**EXERCISE**
Whatever lies between the line with "Partager (276, 1191)" and the end of the data, both included, must be copied exactly and without pictures.

===== PROVIDED ENTRIES =====

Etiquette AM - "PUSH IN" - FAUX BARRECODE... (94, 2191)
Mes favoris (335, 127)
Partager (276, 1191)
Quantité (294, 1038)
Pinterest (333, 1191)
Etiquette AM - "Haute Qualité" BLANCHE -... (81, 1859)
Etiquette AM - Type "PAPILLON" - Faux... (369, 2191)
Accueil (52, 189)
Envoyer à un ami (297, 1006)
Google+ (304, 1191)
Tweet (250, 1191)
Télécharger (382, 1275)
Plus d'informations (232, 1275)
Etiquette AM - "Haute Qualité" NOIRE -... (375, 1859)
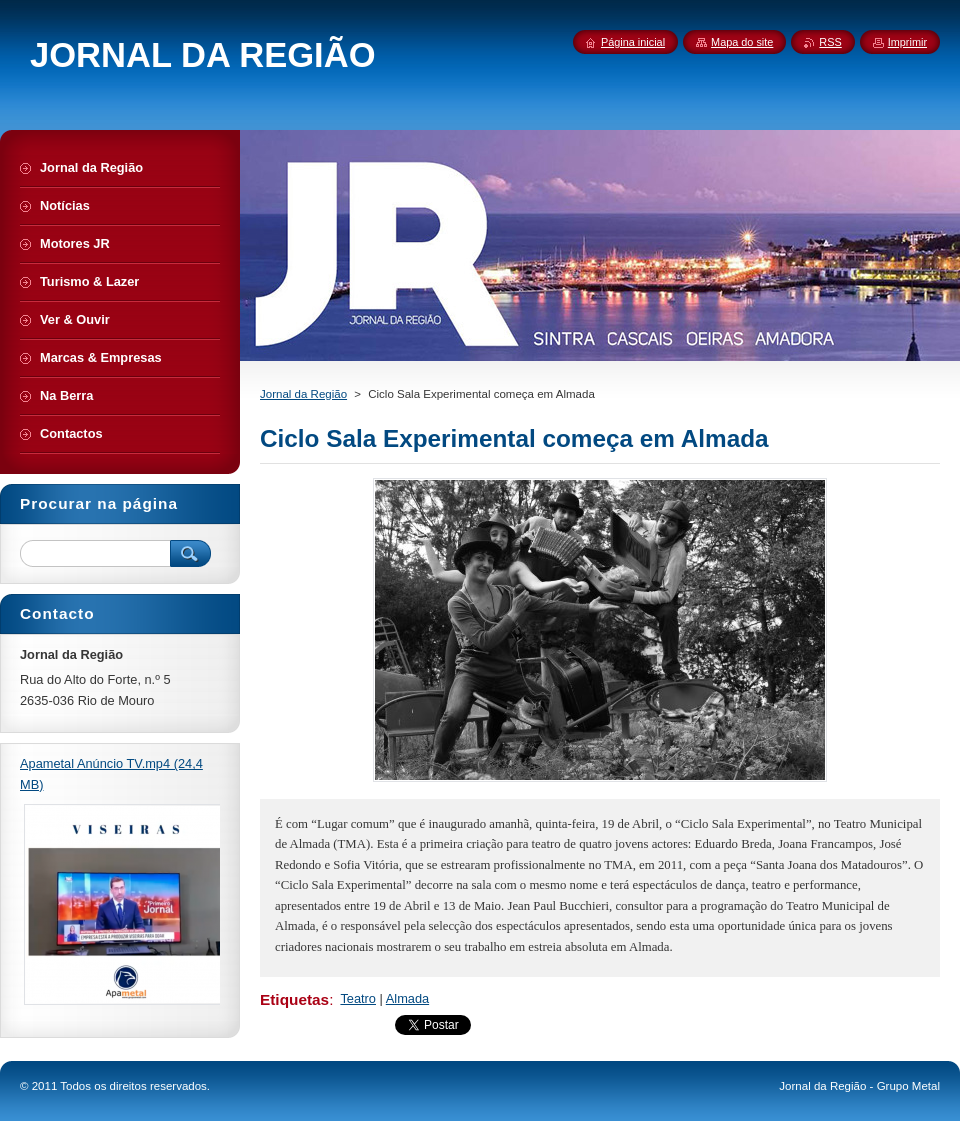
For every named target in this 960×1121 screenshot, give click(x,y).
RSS (830, 42)
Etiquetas (294, 999)
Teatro (358, 998)
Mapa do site (742, 42)
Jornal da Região (303, 394)
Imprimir (907, 42)
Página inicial (633, 42)
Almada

=====

**FINISHED EXERCISE**
Partager (276, 1191)
Quantité (294, 1038)
Pinterest (333, 1191)
Etiquette AM - "Haute Qualité" BLANCHE -... (81, 1859)
Etiquette AM - Type "PAPILLON" - Faux... (369, 2191)
Accueil (52, 189)
Envoyer à un ami (297, 1006)
Google+ (304, 1191)
Tweet (250, 1191)
Télécharger (382, 1275)
Plus d'informations (232, 1275)
Etiquette AM - "Haute Qualité" NOIRE -... (375, 1859)
For every named target in this 960×1121 screenshot, give click(x,y).
RSS (830, 42)
Etiquetas (294, 999)
Teatro (358, 998)
Mapa do site (742, 42)
Jornal da Região (303, 394)
Imprimir (907, 42)
Página inicial (633, 42)
Almada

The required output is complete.